Répercussions du trouble de la personnalité borderline sur l’attachement mère – enfant
Comme nous l’avons vu, le trouble de la personnalité borderline affecte la personne à plusieurs niveaux tels que : la cognition (pensées), les émotions, le contrôle des impulsions et les relations interpersonnelles. Ceux-ci sont particulièrement mobilisés dans la relation mère-bébé et sont importants pour le développement de l’enfant.
Les études ont montré que 11,5% de leurs enfants ont un risque de développer ce même trouble (Nigg et Goldsmith, 1994). Toutefois, il existe d’autres répercussions comme des troubles de l’attention et du comportement, des troubles anxieux et dépressifs, des pensées et actes suicidaires, une faible estime de soi et des difficultés de régulation émotionnelle (Weiss et al, 1996 ; Target ; 1997 ; Fonagy, 2004 ; Barnow et al, 2006).
Les répercussions sur le style d’attachement sont visibles dès les premiers mois de vie du nourrisson. Les bébés de mères atteintes de ce trouble ont un risque élevé de développer un attachement désorganisé se manifestant par une ambivalence entre la recherche de proximité et la mise à distance du parent. Ce sont des enfants anxieux craignant de reprendre un contact avec leur parent après une séparation malgré leur envie car leur parent est à la fois une source de réconfort et de peur (Wendland et al, 2010). Les comportements de l’enfant peuvent se reproduire dans d’autres relations à l’âge adulte par une alternance entre le besoin intense de proximité et la mise à distance soudaine pouvant devenir une souffrance pour la personne qui n’arrive pas à s’engager dans des relations stables et sécurisantes (Bowlby, 1979).

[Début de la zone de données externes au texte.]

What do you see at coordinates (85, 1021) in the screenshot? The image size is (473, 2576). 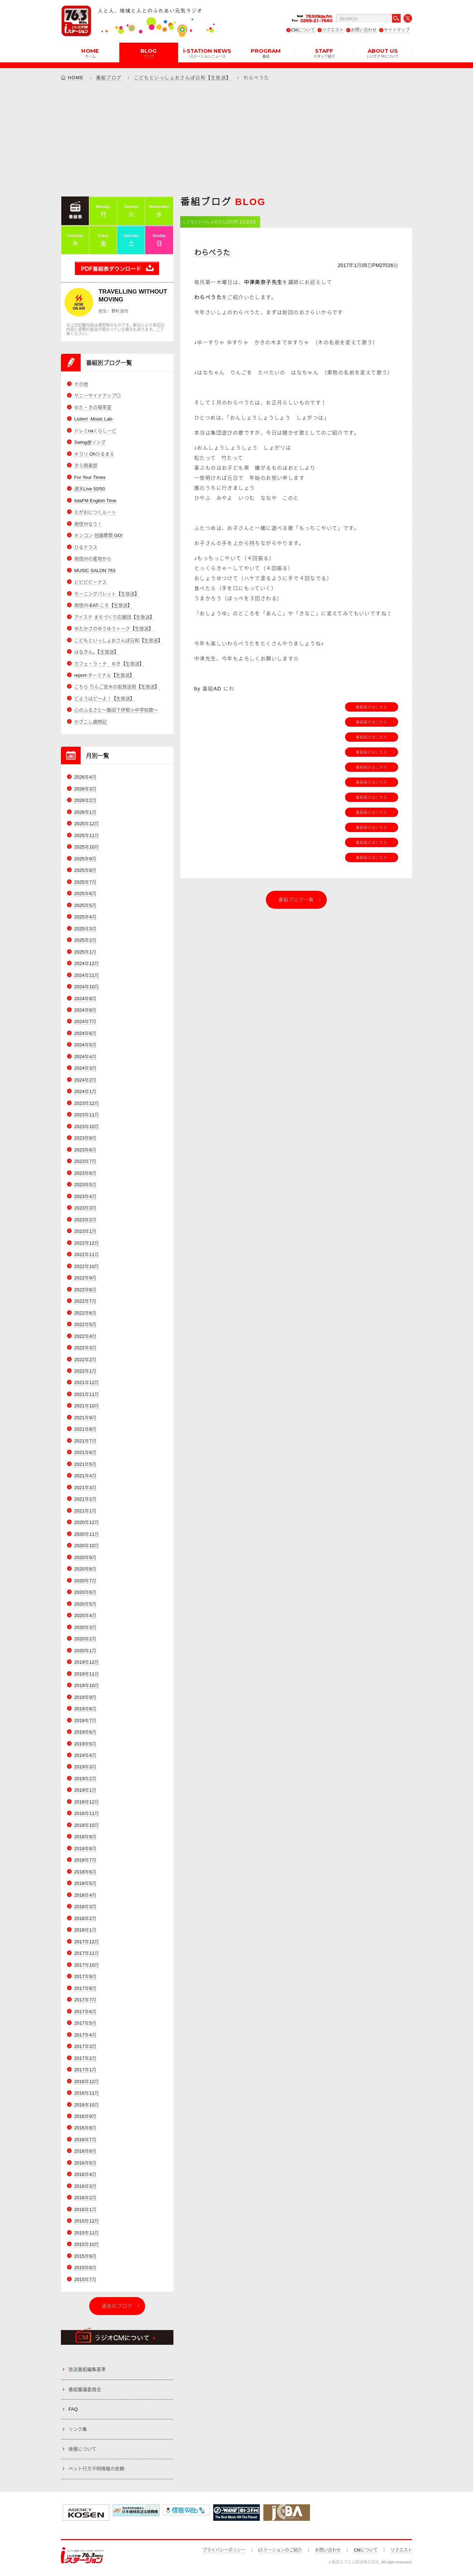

Enfin, ces enfants peuvent également développer un mode relationnel impliquant l’inversion des rôles avec le parent. L’enfant assume le rôle de parent pour son propre parent, impliquant une grande responsabilité et culpabilité pour l’enfant face à la détresse psychologique (MacFie et Swan, 2009). De plus, en raison de l’instabilité des relations, les personnalités borderline vivent souvent des relations conjugales instables pouvant exposer l’enfant à un conflit et/ou une discontinuité dans la garde parentale (Wendland et al, 2010).
Si vous rencontrez des difficultés en ce moment ; Si vous sentez que malgré des efforts, vous peinez à remonter la pente, n’hésitez pas à demander de l’aide auprès d’un professionnel de santé. Ils sont là pour vous aider.